▸ **Task details**
Every line containing the string "врача" should be returned from the records.

▸ **Task material**
■ ■ ■
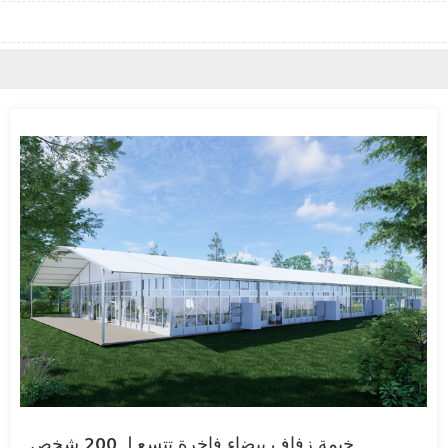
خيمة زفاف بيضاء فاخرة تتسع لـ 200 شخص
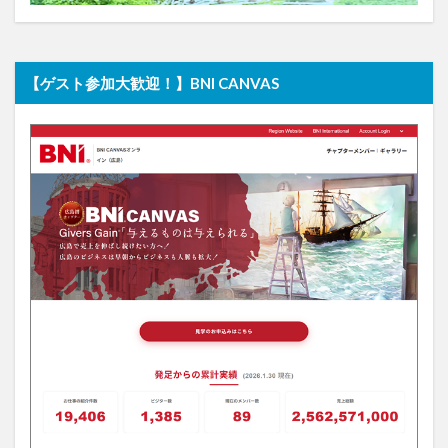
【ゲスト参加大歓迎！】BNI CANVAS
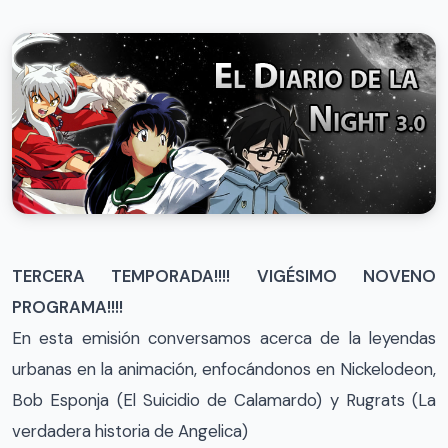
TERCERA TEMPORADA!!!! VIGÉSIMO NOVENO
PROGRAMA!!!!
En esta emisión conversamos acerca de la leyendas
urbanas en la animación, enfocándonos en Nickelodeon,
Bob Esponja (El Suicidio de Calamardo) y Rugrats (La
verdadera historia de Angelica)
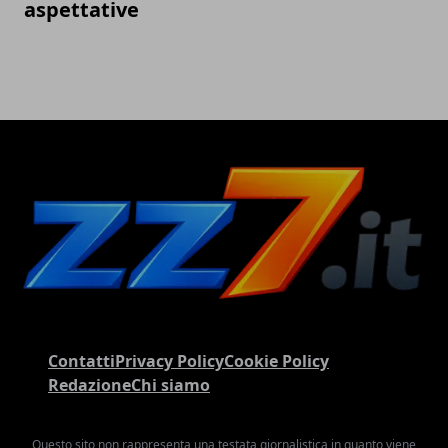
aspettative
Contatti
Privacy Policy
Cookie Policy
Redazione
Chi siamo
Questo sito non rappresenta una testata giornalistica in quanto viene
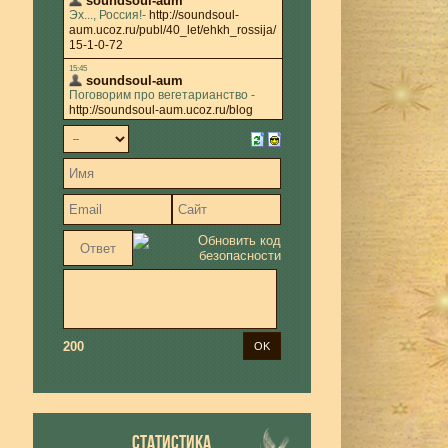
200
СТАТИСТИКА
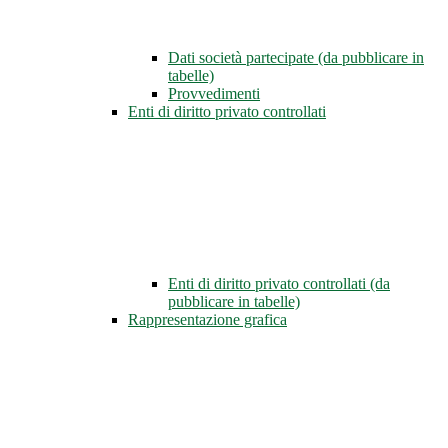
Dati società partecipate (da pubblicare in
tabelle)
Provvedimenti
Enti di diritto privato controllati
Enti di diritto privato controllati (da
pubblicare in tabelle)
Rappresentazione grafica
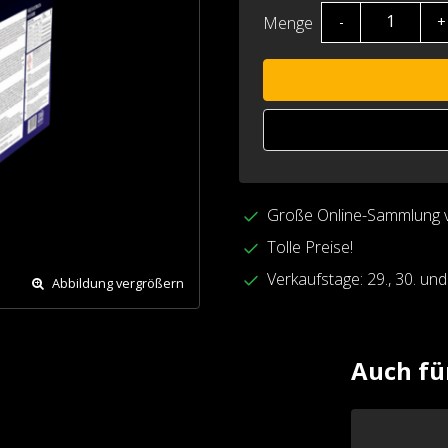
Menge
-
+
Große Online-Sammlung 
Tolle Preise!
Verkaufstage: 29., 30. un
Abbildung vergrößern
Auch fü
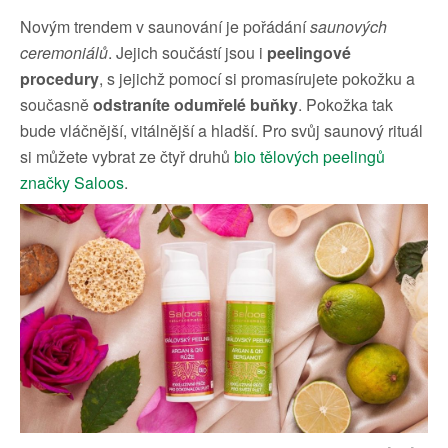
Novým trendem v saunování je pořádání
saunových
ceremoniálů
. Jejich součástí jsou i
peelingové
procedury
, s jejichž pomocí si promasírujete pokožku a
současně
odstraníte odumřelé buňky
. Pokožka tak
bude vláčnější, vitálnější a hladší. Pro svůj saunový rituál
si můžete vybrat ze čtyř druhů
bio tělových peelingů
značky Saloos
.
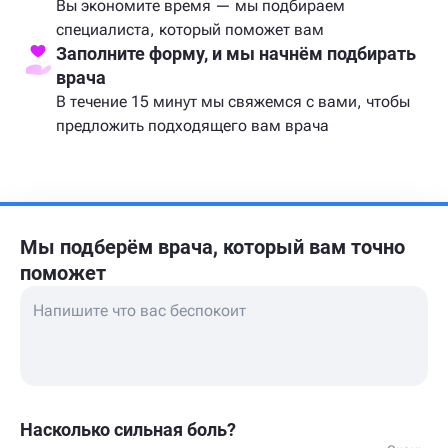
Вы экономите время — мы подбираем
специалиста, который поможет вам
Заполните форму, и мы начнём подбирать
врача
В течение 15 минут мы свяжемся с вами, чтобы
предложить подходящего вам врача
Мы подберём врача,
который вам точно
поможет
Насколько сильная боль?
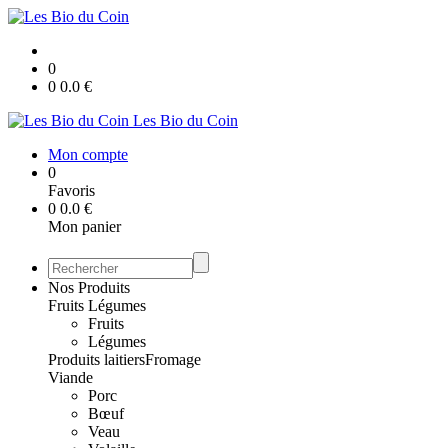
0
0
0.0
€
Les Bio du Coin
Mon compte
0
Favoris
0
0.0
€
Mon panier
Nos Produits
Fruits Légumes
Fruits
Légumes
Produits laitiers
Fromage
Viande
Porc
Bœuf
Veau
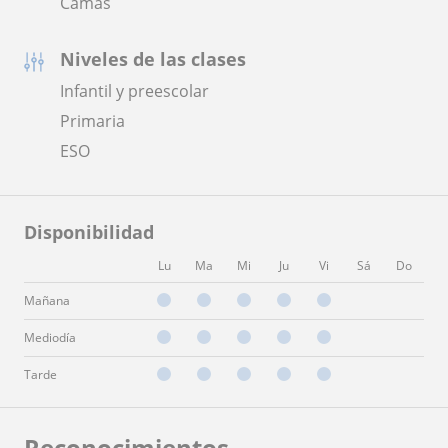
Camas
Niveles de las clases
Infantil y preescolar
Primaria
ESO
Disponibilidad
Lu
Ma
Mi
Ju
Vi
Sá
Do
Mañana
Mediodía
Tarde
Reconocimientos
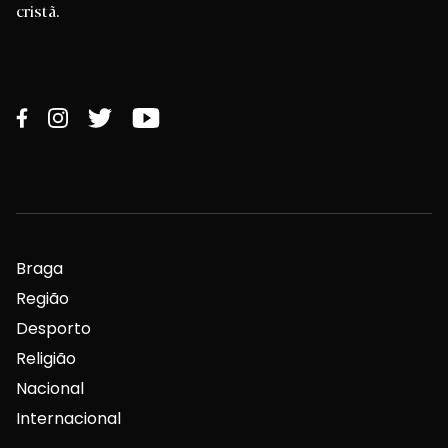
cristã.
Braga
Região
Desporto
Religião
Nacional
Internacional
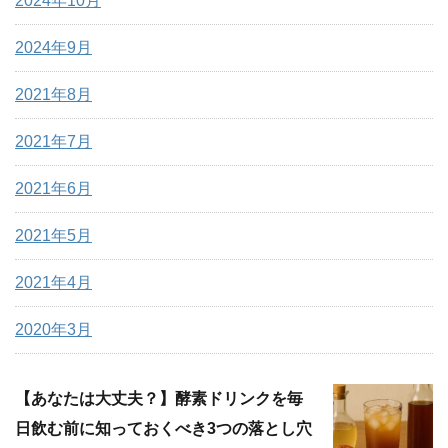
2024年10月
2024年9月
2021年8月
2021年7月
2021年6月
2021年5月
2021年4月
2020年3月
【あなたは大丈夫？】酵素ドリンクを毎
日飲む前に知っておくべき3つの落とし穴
■ ■ ■
▸ **Output below**
врача
предложить подходящего вам врача
Мы подберём врача,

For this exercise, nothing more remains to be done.